I realized mid-career that I didn’t like managing. I simply expected everyone to do things with a commitment to excellence and was surprised that benign neglect failed to inspire great results. So I started reading books like The One Minute Manager and Who Moved My Cheese? and guess what? I became an educated but still sucky manager. As I emulated the methods of various management gurus, I discovered this aphorism, courtesy of Peter Drucker.
“It takes far less energy to move from first-rate performance to excellence than it does to move from incompetence to mediocrity.”
I was assiduously working my way toward mediocrity. I decided to shift that effort to doing what I was really good at, and fill the void with someone who was a first-rate manager. In so doing, I learned not about management, but about leadership.
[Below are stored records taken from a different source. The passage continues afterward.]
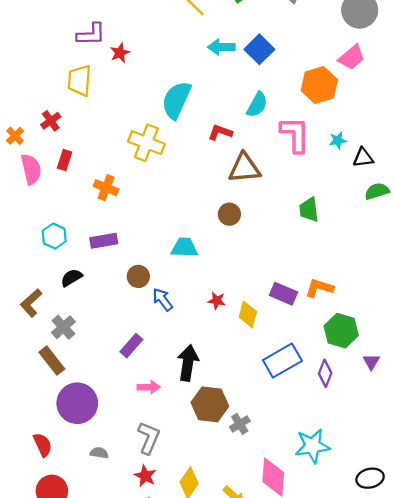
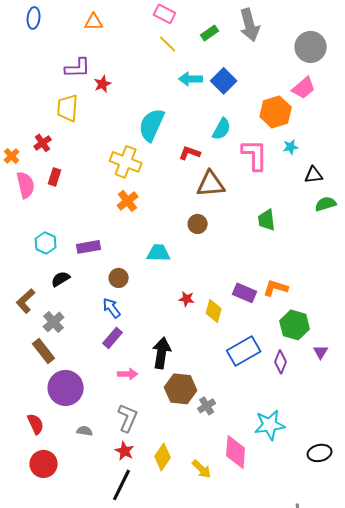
cyan star: (338, 140) -> (291, 147), moved
orange cross: (106, 188) -> (128, 201), moved, turned 30
blue arrow: (163, 299) -> (112, 308), moved

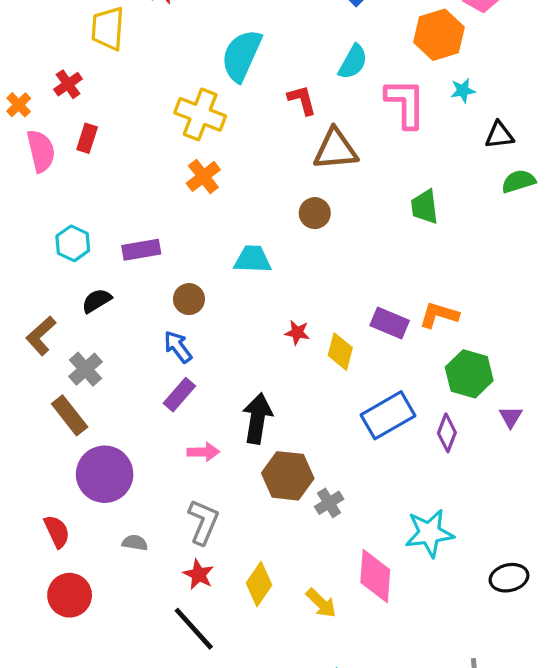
red L-shape: (190, 153) -> (302, 100), turned 55
black line: (122, 485) -> (194, 629), turned -68

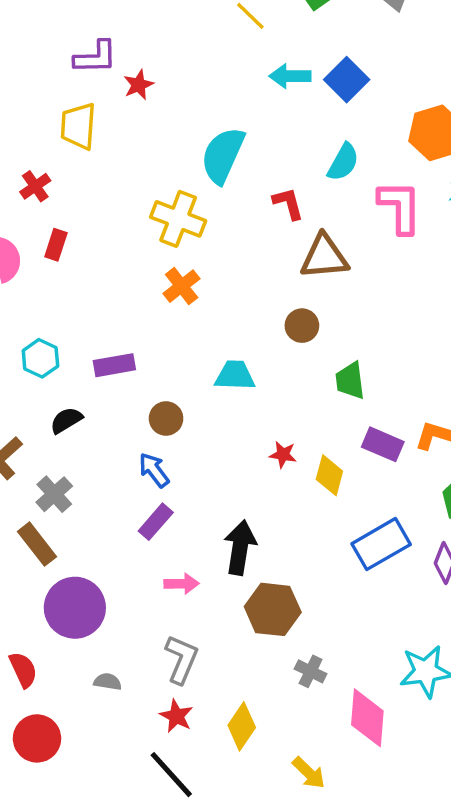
green trapezoid: (425, 207) -> (350, 381), moved
gray cross: (329, 503) -> (311, 671), moved, turned -32
yellow arrow: (321, 603) -> (309, 773), moved

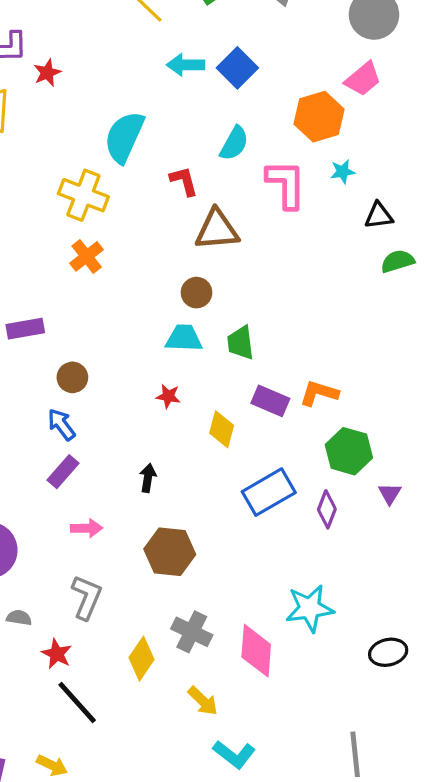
cyan trapezoid: (235, 375) -> (184, 338), moved
red star: (283, 455) -> (168, 396), moved
black arrow: (240, 548) -> (148, 478), moved, size x0.6
gray cross: (311, 671) -> (192, 632), moved, size x1.4
red star: (176, 716) -> (57, 654), moved

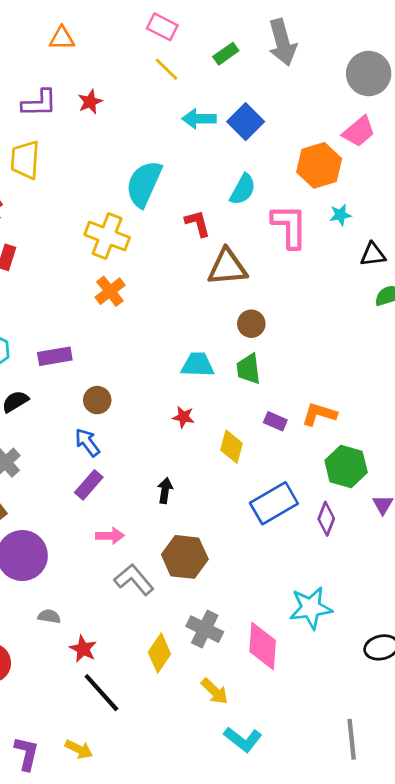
red star: (47, 73) -> (90, 102), moved
brown circle: (196, 293) -> (251, 324), moved
purple rectangle: (270, 401) -> (275, 421), size x0.7
gray L-shape: (87, 597) -> (134, 580), moved, turned -63

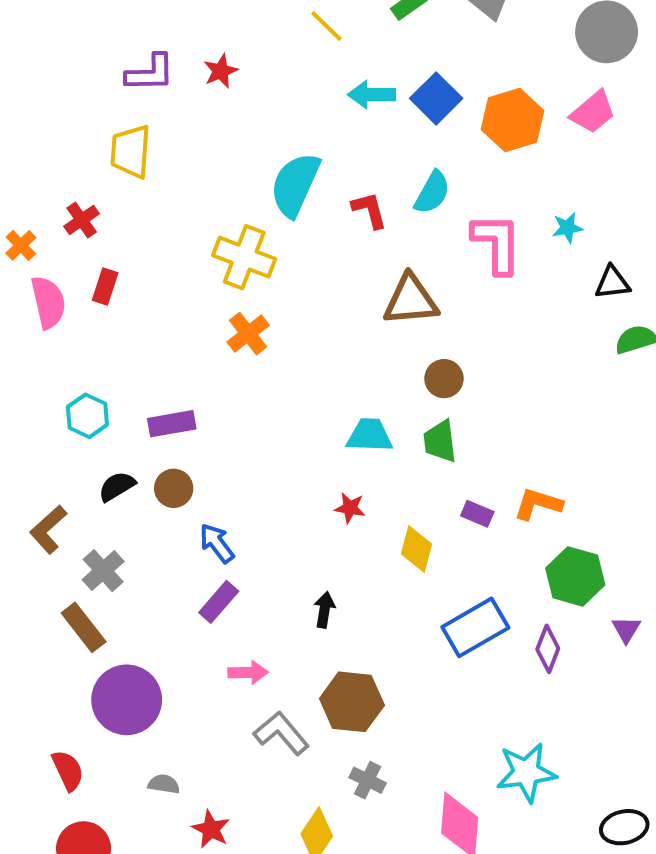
orange hexagon: (319, 165) -> (513, 120), moved
red L-shape: (198, 223) -> (370, 210), moved
brown circle: (97, 400) -> (174, 488), moved
gray cross: (205, 629) -> (368, 780), moved, size x0.7

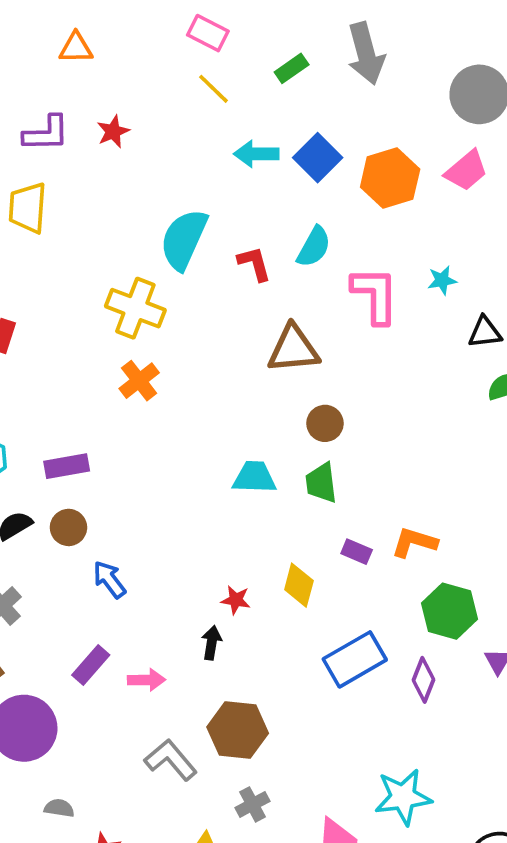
red star: (350, 508) -> (236, 600), moved
purple rectangle: (219, 602) -> (91, 665), moved
pink arrow: (248, 672) -> (147, 680), moved
gray cross: (368, 780) -> (252, 804), turned 36

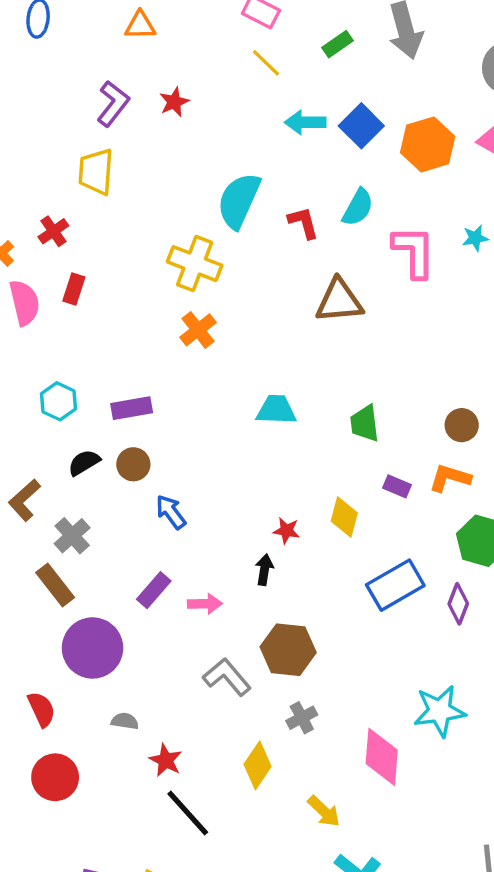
purple L-shape: (46, 133) -> (113, 104), turned -51
brown circle: (325, 423) -> (462, 425), moved
cyan trapezoid: (254, 477) -> (276, 410), moved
Companies that emphasize performance management tend to focus on identifying and shoring up employees’ deficits, rather than “making their strengths effective and their weaknesses irrelevant” (another Druckerism.) This “areas-for-improvement” approach just reinforces the already common female belief that in order to succeed, she has to be better than everyone at everything. Men, on the other hand, know from their sports experience that they only have to be awesome at the position they play. If the other players do the same, they will all come out on top.
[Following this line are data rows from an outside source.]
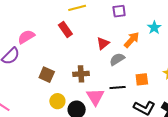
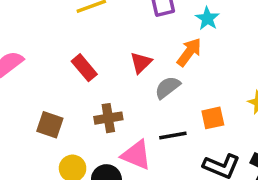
cyan star: (154, 28) -> (207, 18), moved
red rectangle: (65, 30) -> (84, 68), moved
pink triangle: (95, 97) -> (136, 155), turned -30

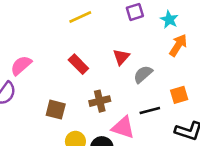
orange arrow: (189, 52) -> (178, 45), moved

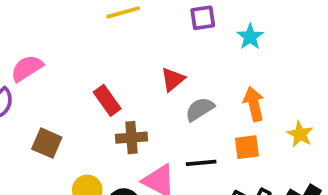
orange arrow: (178, 45) -> (254, 104), moved, turned -55
red rectangle: (78, 64) -> (107, 100), moved
brown square: (56, 110) -> (47, 143), moved

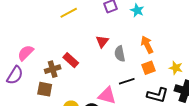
gray semicircle: (200, 109) -> (120, 54), turned -56
yellow star: (300, 134) -> (176, 68), moved
brown cross: (132, 138) -> (53, 69), moved

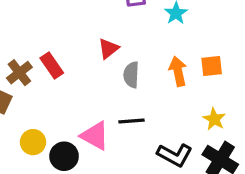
orange square: (149, 68) -> (212, 66), moved
brown cross: (53, 69) -> (19, 73), turned -35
In fact, the real value in identifying what you suck at, is knowing how to collect your complementary talent as you encounter it. When you get to the top, it’s the team you’ve assembled that will ensure your success. How many new CEO’s immediately empty the executive ranks and bring in their own teams? They want people whom they know will cover their deficits and help them tackle a broad array of responsibilities.
So, identify your outstanding strengths early and focus on turning them into superpowers. Identify your weaknesses, too and focus on building the team that makes them irrelevant.